Malattie rare e paesi in via di sviluppo: un binomio troppo spesso assente dato che, nei paesi emergenti, la maggior parte delle ricerche riguarda malattie infettive o temi ambientali.
Per sensibilizzare sanitari e ricercatori sull’importanza di studiare le malattie rare anche nei paesi del Sud del mondo, in particolare nel bacino del Mediterraneo e in Medio Oriente, la Fondazione francese per le malattie rare e la TWAS hanno bandito un concorso che premia un progetto di divulgazione e promozione della consapevolezza sulle malattie rare in area mediterranea.
Vincitrice è Sonia Abdelhak, responsabile del Laboratorio di genomica biomedica e oncogenetica dell’Istituto Pasteur di Tunisi, e capocordata di un consorzio con partner in Marocco, Algeria, Tunisia, Libia, Mauritania e Francia. Abdelhak coordina il progetto europeo Genomedika, che sviluppa e interseca competenze in genomica medica, malattie non comunicabili e cooperazione internazionale.
Il progetto del consorzio, che si è imposto su 19 diverse proposte internazionali di collaborazione, è articolato e a partecipazione gratuita: prevede l’organizzazione del convegno scientifico “Consanguineità e malattie rare: sfide e prospettive nell’era post-genomica”, di tavole rotonde, focus group e lezioni frontali sulle più recenti metodiche di analisi dei dati che si producono con tecniche di genomica e post-genomica. L’evento, che si terrà a Tunisi il prossimo settembre, si rivolge a un centinaio di esperti, tra personale sanitario, ricercatori di genetica umana e molecolare, mentre le tavole rotonde e le lezioni frontali sono a frequenza ristretta, dedicate a giovani ricercatori.
Quali ricadute si prevedono? “Vorremmo che il convegno richiamasse l’attenzione di sanitari e ricercatori sulla crescente diffusione delle malattie rare e che permettesse di condividere es superare alcuni problemi che interessano quest’area geografica” spiega Abdelhak. “Per quanto riguarda le malattie rare, che colpiscono meno di un individuo su 2000, i paesi nordafricani stanno vivendo una transizione epidemiologica: malattie non comunicabili come sordità, cecità, malattie del cavo orale o sessualmente trasmissibili sono in aumento, e stanno diventando una priorità di salute pubblica”.

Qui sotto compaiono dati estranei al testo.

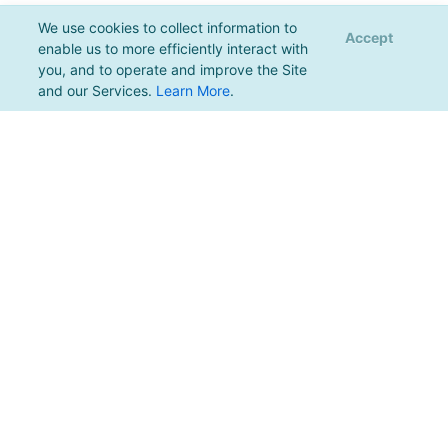
We use cookies to collect information to
Accept
enable us to more efficiently interact with
you, and to operate and improve the Site
and our Services.
Learn More
.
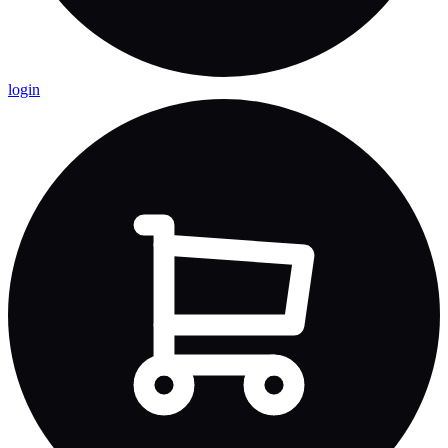
login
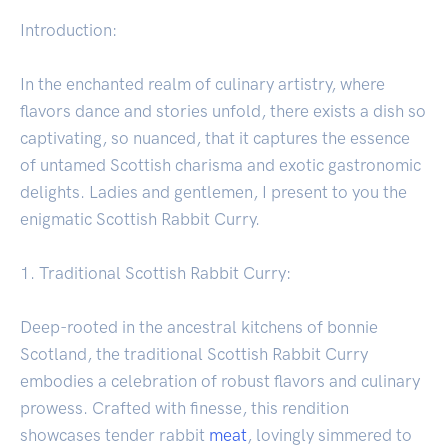
Introduction:
In the enchanted realm of culinary artistry, where
flavors dance and stories unfold, there exists a dish so
captivating, so nuanced, that it captures the essence
of untamed Scottish charisma and exotic gastronomic
delights. Ladies and gentlemen, I present to you the
enigmatic Scottish Rabbit Curry.
1. Traditional Scottish Rabbit Curry:
Deep-rooted in the ancestral kitchens of bonnie
Scotland, the traditional Scottish Rabbit Curry
embodies a celebration of robust flavors and culinary
prowess. Crafted with finesse, this rendition
showcases tender rabbit
meat
, lovingly simmered to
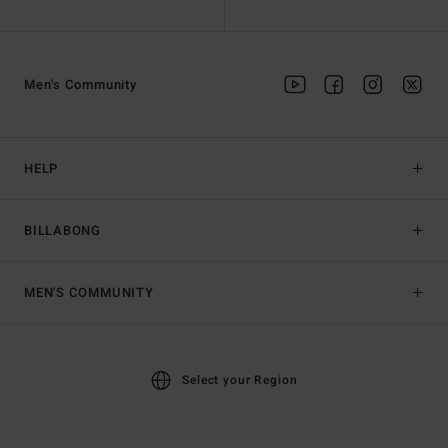
Men's Community
HELP
BILLABONG
MEN'S COMMUNITY
Select your Region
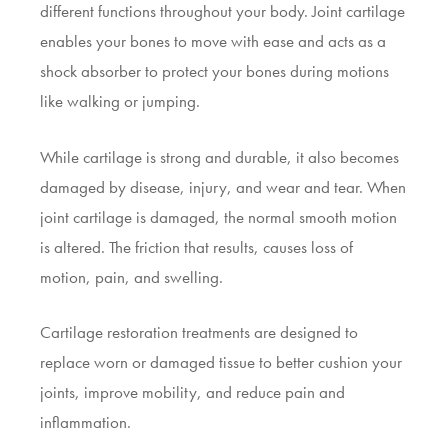
different functions throughout your body. Joint cartilage
enables your bones to move with ease and acts as a
shock absorber to protect your bones during motions
like walking or jumping.
While cartilage is strong and durable, it also becomes
damaged by disease, injury, and wear and tear. When
joint cartilage is damaged, the normal smooth motion
is altered. The friction that results, causes loss of
motion, pain, and swelling.
Cartilage restoration treatments are designed to
replace worn or damaged tissue to better cushion your
joints, improve mobility, and reduce pain and
inflammation.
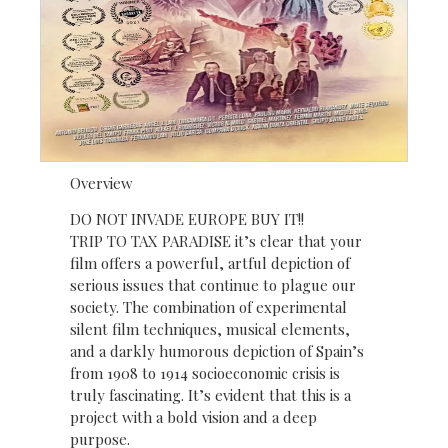
Overview
DO NOT INVADE EUROPE BUY IT!!
TRIP TO TAX PARADISE it’s clear that your
film offers a powerful, artful depiction of
serious issues that continue to plague our
society. The combination of experimental
silent film techniques, musical elements,
and a darkly humorous depiction of Spain’s
from 1908 to 1914 socioeconomic crisis is
truly fascinating. It’s evident that this is a
project with a bold vision and a deep
purpose.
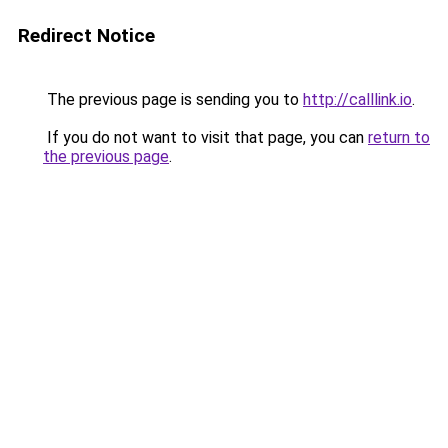
Redirect Notice
The previous page is sending you to
http://calllink.io
.
If you do not want to visit that page, you can
return to
the previous page
.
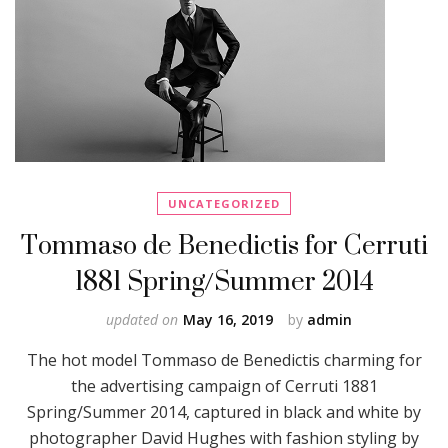
UNCATEGORIZED
Tommaso de Benedictis for Cerruti
1881 Spring/Summer 2014
updated on
May 16, 2019
by
admin
The hot model Tommaso de Benedictis charming for
the advertising campaign of Cerruti 1881
Spring/Summer 2014, captured in black and white by
photographer David Hughes with fashion styling by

Le malattie genetiche note sono circa 7000. Quelle definite rare (1/2000 nati vivi) colpiscono il 6-8% della popolazione mondiale, e rappresentano un problma non trascurabile di salute pubblica. Il Mediterraneo e le regioni limitrofe sono particolarmente interessati dal problema a causa di fattori demografici, storici e sociali.
Un esempio che il consorzio cita è lo xeroderma pigmentoso (malattia genetica che determina elevata fotosensibilità, presidisposizione allo sviluppo di tumori cutanei, prematuro invecchiamento della pelle) che compare solo quando entrambi i geni che una persona eredita dal padre e dalla madre sono malati, e che mostra una frequenza significativamante elevata nelle popolazioni nordafricane. “La prevalenza di questa malattia – spiega Abdelhak – è 10 volte maggiore qui che nel resto dell’Europa e oltre l’80 per cento dei bambini colpiti è figlio di matrimoni tra consanguinei”. Le malattie genetiche presenti in Nord Africa sono più di 500. Di queste, ben 400 sono presenti in Tunisia, ma per circa la metà di esse non è ancora noto il problema a livello molecolare.
Durante gli ultimi 20 anni, la diffusione di indagini genetiche e di collaborazioni transfrontaliere hanno permesso di mettere a punto di test e programmi di screening per determinare le basi genetiche di molte malattie. Molto resta ancora da fare. Focalizzarsi sulle malattie rare in questa regione, avviando progetti di cooperazione euro-mediterranea, significa sviluppare e adattare localmente strategie già presenti altrove; ridurre il gap genomico tenendo in considerazione aspetti etici e sociali locali; migliorare anche localmente la conoscenza e la gestione dlle malattie rare.
In tal senso, la partnership tra la Fondazione francese per le malattie rare e la TWAS appare strategica per lo sviluppo di una regione, come il bacino del Mediterraneo, dove insistono 400 milioni di persone. Ed è in linea con la mission delle due istituzioni: mettere in rete gli attori della ricerca e promuovere in tal modo il benessere dei popoli.